Is that an affine transformation

Geometric transformations

Andre Vratislavsky

Seminar Basics of Image Processing, SS 98

1 Introduction

2) Map forward and backward

3) Linear and affine maps

3.1) Determine image vectors

3.2) Determine the transformation matrix

4) General projections

5) interpolation

5.1) Interpolation with polynomials

5.2) Interpolation with B-splines

6) Important affine maps

6.1) scaling

6.2) rotation

6.3) Arbitrary affine mappings

7) Finally, an applet

1 Introduction

There are many applications for geometric transformations, e.g. in the measurement of real objects using digital images. The CCD sensors used are very precise, so that precise measurements are possible.

In order to be able to convert the coordinates of the original into those of an image or model, a mapping rule is required that delivers the desired result. This requires a mathematical model that defines the geometric relationship (e.g. projection) between the original image and the image.

Possible questions

  • What are the image coordinates for a given mapping rule (e.g. central projection)?
  • The archetype and image are known. What is the transformation? One application is the measurement of lenses.
  • How can inaccuracies in the image, e.g. caused by the discrete pixel structure, be interpolated?

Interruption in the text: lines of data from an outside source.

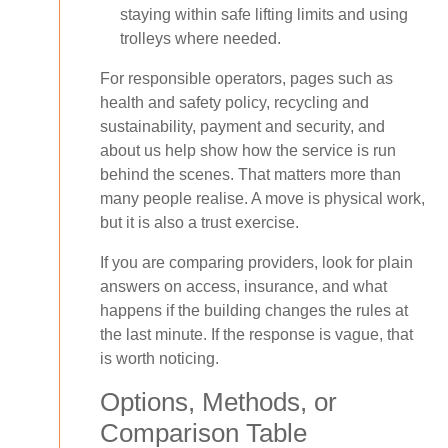
staying within safe lifting limits and using
trolleys where needed.
For responsible operators, pages such as
health and safety policy, recycling and
sustainability, payment and security, and
about us help show how the service is run
behind the scenes. That matters more than
many people realise. A move is physical work,
but it is also a trust exercise.
If you are comparing providers, look for plain
answers on access, insurance, and what
happens if the building changes the rules at
the last minute. If the response is vague, that
is worth noticing.
Options, Methods, or
Comparison Table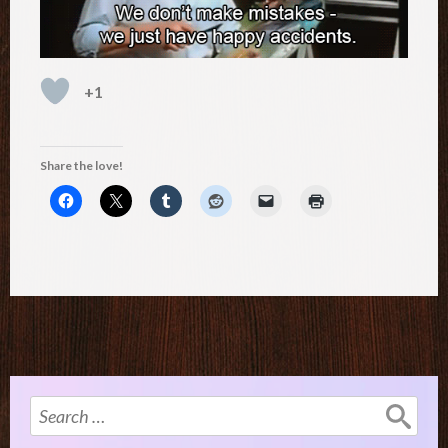
+1
Share the love!
Search
for:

Edges should not become "angular" and no invisible disturbances should arise.
  • Is there a more efficient algorithm for the same problem?

Geometric Transformation Requirements

In general, a geometric transformation should relate the pixel coordinates of the original image and the image. In many cases it will be a question of mapping the real world in a pixel image. Position, size, distance and relative arrangements (e.g. parallelism) play a role here. For example, if photographic material is available, it may be desirable to remove radial distortions caused by the lens system (fish-eye effect).

Often times, the next step is to zoom in or out. The question to be answered is how additional pixels are filled. Relative dimensions should also be retained, which has limits in the pixel area. What makes the accuracy of technical components possible should not be called into question by imprecise calculations.

After the original has been reproduced in a suitable form, e.g. with a stereo camera in the form of two two-dimensional pixel images, a three-dimensional image could be calculated from it.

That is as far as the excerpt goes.